Can We Use Novel Oral Anticoagulants for Periprocedural Anticoagulation for Atrial Fibrillation Ablation?

Editor's Note: This article is based on Verma A, Tsang B. The use of anticoagulation during the periprocedure period of atrial fibrillation ablation. Curr Opin Cardiol 2012;27:55-61.


Radiofrequency ablation is becoming increasingly employed in patients with drug-refractory, symptomatic atrial fibrillation (AF). However, the potential benefit of ablation must be weighed against the risks. The two most common periprocedural risks are bleeding and thromboembolism.(1) Both of these are influenced by the choice and duration of anticoagulation before and after the ablation. To date, the two most commonly employed strategies for periprocedural anticoagulation have been the bridging strategy and the continuous warfarin strategy.(2) In the bridging strategy, warfarin is discontinued for a 2-4 days prior to the ablation and the patient is covered with full dose low molecular weight heparin (LMWH). Post-ablation, warfarin is resumed the same day with a few days of post-ablation LMWH often given in half dose. In the continuous warfarin strategy, warfarin is continued right through the ablation while keeping the international normalized ratio (INR) ideally between 2.0-2.52. There are some data suggesting that the latter approach may reduce both the risk of stroke and bleeding compared to the bridging strategy.(3)
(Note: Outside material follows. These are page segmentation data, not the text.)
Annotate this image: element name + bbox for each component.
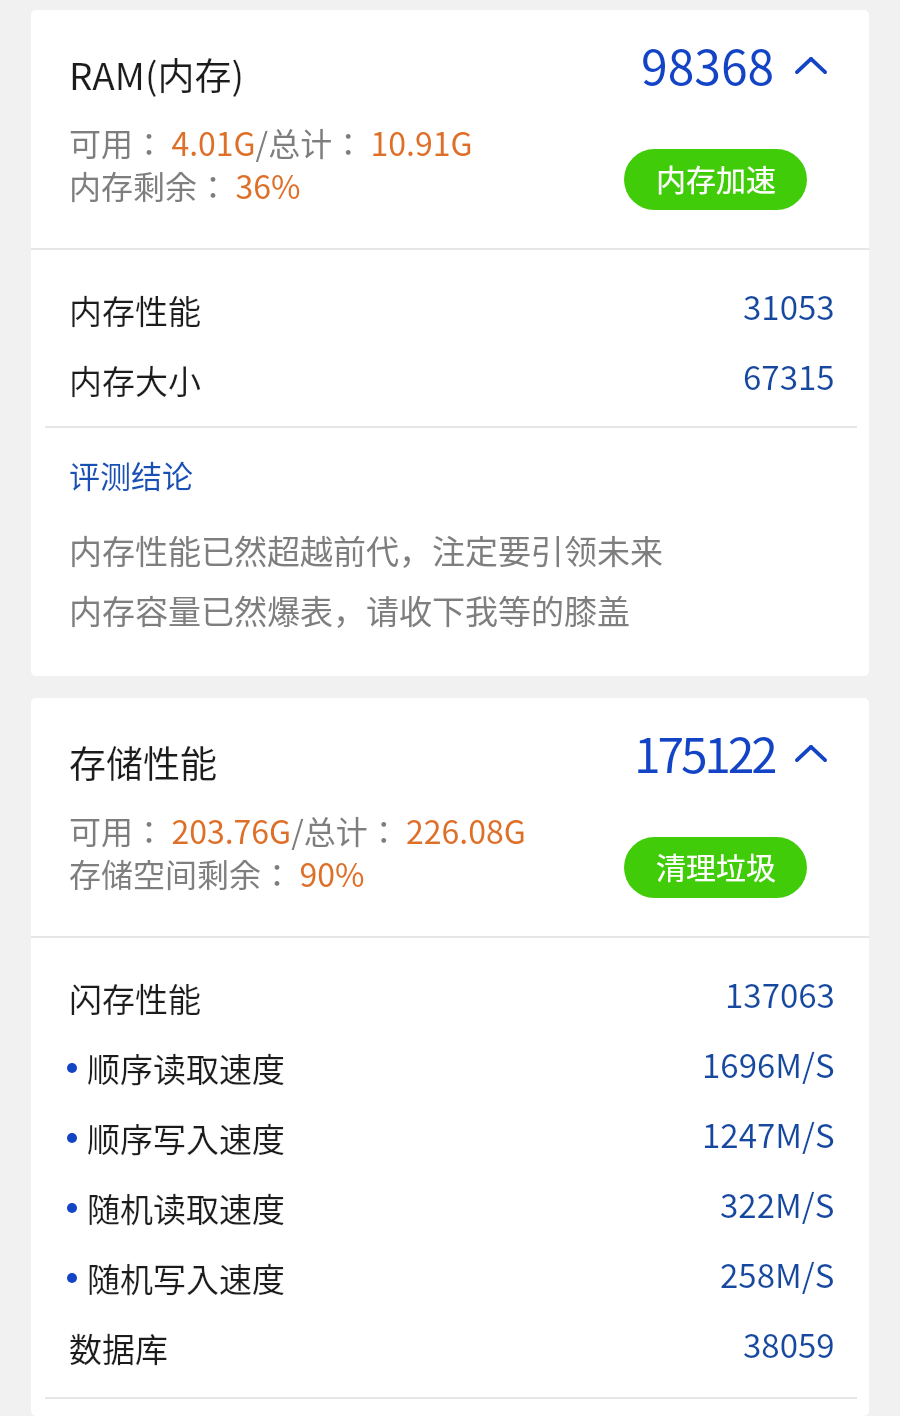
button[interactable]: 内存加速: [624, 149, 807, 210]
staticText: 清理垃圾: [656, 844, 776, 887]
staticText: 可用： 4.01G/总计： 10.91G 内存剩余： 36%: [69, 119, 473, 209]
staticText: 1696M/S: [702, 1040, 835, 1088]
button[interactable]: 清理垃圾: [624, 837, 807, 898]
button[interactable]: 顺序写入速度: [31, 1103, 869, 1173]
staticText: 31053: [743, 282, 835, 330]
button[interactable]: 内存大小: [31, 345, 869, 415]
staticText: 98368: [641, 29, 775, 87]
button[interactable]: 数据库: [31, 1313, 869, 1383]
staticText: 137063: [725, 970, 835, 1018]
button[interactable]: 闪存性能: [31, 963, 869, 1033]
staticText: 38059: [743, 1320, 835, 1368]
staticText: 随机读取速度: [87, 1184, 285, 1232]
staticText: 顺序读取速度: [87, 1044, 285, 1092]
staticText: 可用： 203.76G/总计： 226.08G 存储空间剩余： 90%: [69, 807, 526, 897]
staticText: 1247M/S: [702, 1110, 835, 1158]
staticText: 322M/S: [720, 1180, 835, 1228]
staticText: 内存加速: [656, 156, 776, 199]
staticText: 顺序写入速度: [87, 1114, 285, 1162]
button[interactable]: 内存性能: [31, 275, 869, 345]
staticText: 闪存性能: [69, 974, 201, 1022]
staticText: 评测结论: [69, 452, 193, 497]
staticText: 175122: [634, 717, 775, 775]
button[interactable]: 存储性能: [31, 698, 869, 936]
staticText: 随机写入速度: [87, 1254, 285, 1302]
staticText: 内存性能已然超越前代，注定要引领未来 内存容量已然爆表，请收下我等的膝盖: [69, 526, 663, 634]
staticText: 内存性能: [69, 286, 201, 334]
other: Collapse: [795, 57, 827, 74]
staticText: 存储性能: [69, 735, 217, 789]
staticText: 258M/S: [720, 1250, 835, 1298]
staticText: RAM(内存): [69, 47, 244, 101]
other: Collapse: [795, 745, 827, 762]
staticText: 67315: [743, 352, 835, 400]
button[interactable]: 随机写入速度: [31, 1243, 869, 1313]
button[interactable]: 随机读取速度: [31, 1173, 869, 1243]
staticText: 数据库: [69, 1324, 168, 1372]
staticText: 内存大小: [69, 356, 201, 404]
button[interactable]: RAM(内存): [31, 10, 869, 248]
button[interactable]: 顺序读取速度: [31, 1033, 869, 1103]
Recently, novel oral anticoagulants have become available for prevention of stroke in nonvalvular AF.(2) Whether direct thrombin inhibitors (like dabigatran) or factor Xa inhibitors (rivaroxaban, apixaban) can replace warfarin and LMWH for AF ablation is not known. The obvious advantage to these agents is their short half-life which may allow cessation and resumption of therapy without the need for bridging. On the other hand, there is no antidote for these agents in case of a bleed. The study by Lakkireddy et al. represents a prospective registry evaluating the safety of using dabigatran for anticoagulation around the time of AF ablation compared to continuous warfarin.(4)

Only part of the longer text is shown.